*** Source information Section Begins ***

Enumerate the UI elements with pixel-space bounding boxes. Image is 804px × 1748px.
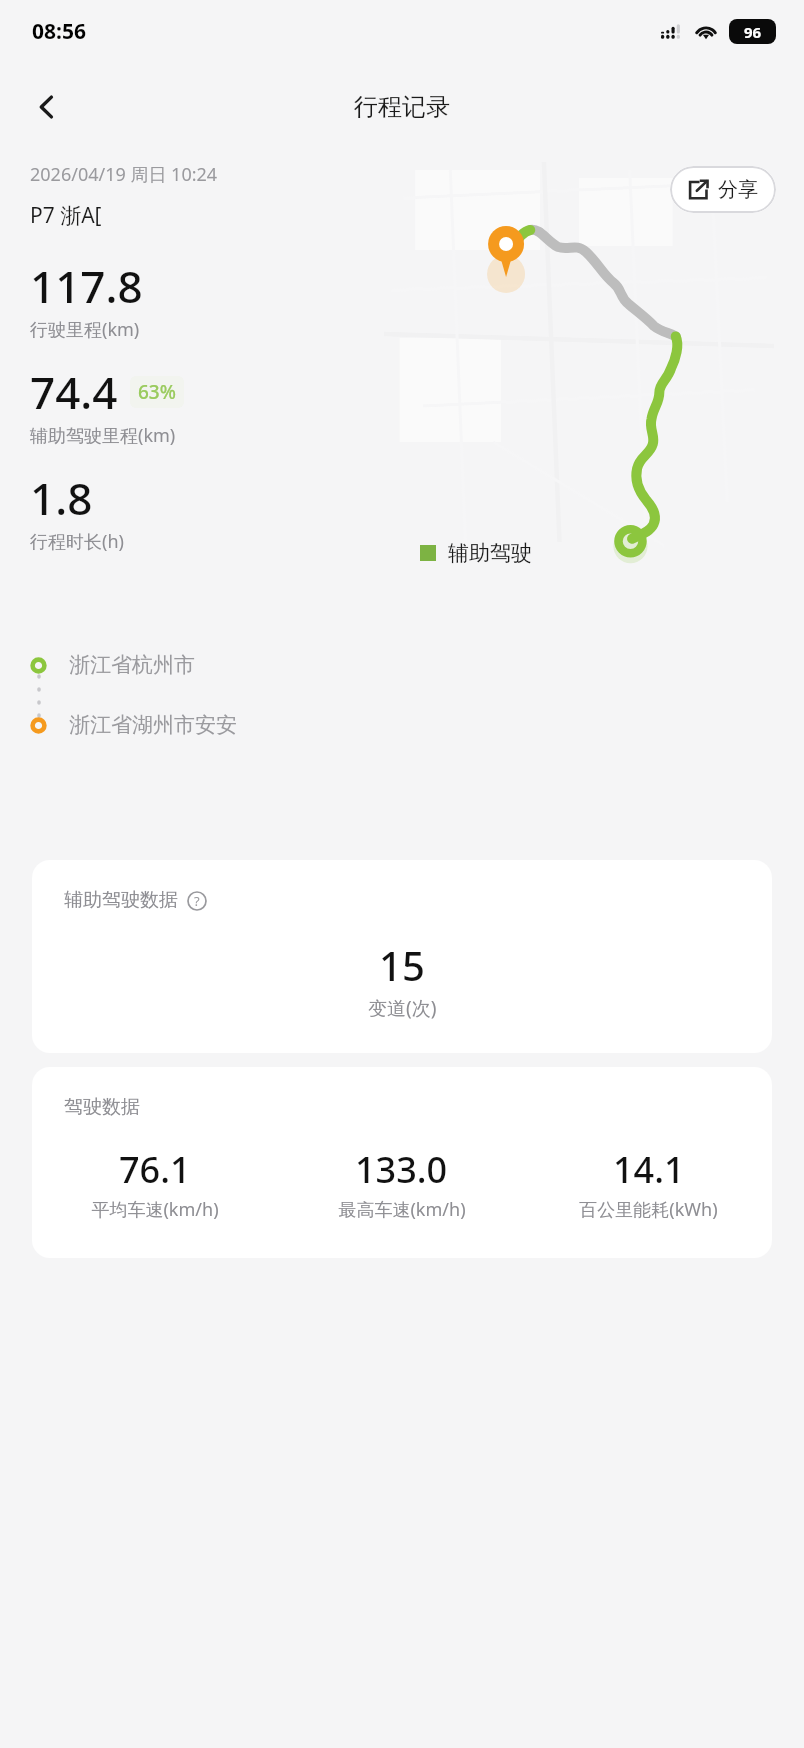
staticText: 浙江省杭州市 xyxy=(69,652,195,678)
staticText: 15 xyxy=(379,938,425,992)
staticText: 最高车速(km/h) xyxy=(338,1197,466,1222)
staticText: 74.4 xyxy=(30,362,118,422)
staticText: 08:56 xyxy=(32,17,86,46)
staticText: 行程记录 xyxy=(354,92,450,122)
staticText: 辅助驾驶里程(km) xyxy=(30,423,176,448)
staticText: 117.8 xyxy=(30,256,143,316)
staticText: P7 浙A[ xyxy=(30,201,102,230)
button[interactable]: 驾驶数据 xyxy=(32,1067,772,1258)
staticText: 辅助驾驶 xyxy=(448,540,532,566)
button[interactable]: Back xyxy=(20,80,74,134)
staticText: 133.0 xyxy=(355,1145,448,1194)
staticText: 分享 xyxy=(718,177,758,202)
staticText: 63% xyxy=(138,379,176,405)
staticText: 96 xyxy=(744,22,762,42)
staticText: 百公里能耗(kWh) xyxy=(579,1197,718,1222)
staticText: 1.8 xyxy=(30,468,93,528)
staticText: 平均车速(km/h) xyxy=(91,1197,219,1222)
staticText: 行驶里程(km) xyxy=(30,317,140,342)
button[interactable]: 辅助驾驶数据 xyxy=(32,860,772,1053)
staticText: 行程时长(h) xyxy=(30,529,124,554)
staticText: 2026/04/19 周日 10:24 xyxy=(30,162,218,187)
staticText: 浙江省湖州市安安 xyxy=(69,712,237,738)
staticText: 辅助驾驶数据 xyxy=(64,888,178,912)
button[interactable]: 分享 xyxy=(670,166,776,213)
button[interactable]: Info xyxy=(186,890,207,911)
staticText: ? xyxy=(194,892,200,910)
staticText: 变道(次) xyxy=(368,995,437,1021)
staticText: 76.1 xyxy=(119,1145,191,1194)
staticText: 14.1 xyxy=(613,1145,685,1194)
staticText: 驾驶数据 xyxy=(64,1095,140,1119)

*** Source information Section Ends ***

Brief:
Every line that contains "interactable" should be copied out of the data.

Answer section:
button[interactable]: 驾驶数据 xyxy=(32,1067,772,1258)
button[interactable]: Back xyxy=(20,80,74,134)
button[interactable]: 辅助驾驶数据 xyxy=(32,860,772,1053)
button[interactable]: 分享 xyxy=(670,166,776,213)
button[interactable]: Info xyxy=(186,890,207,911)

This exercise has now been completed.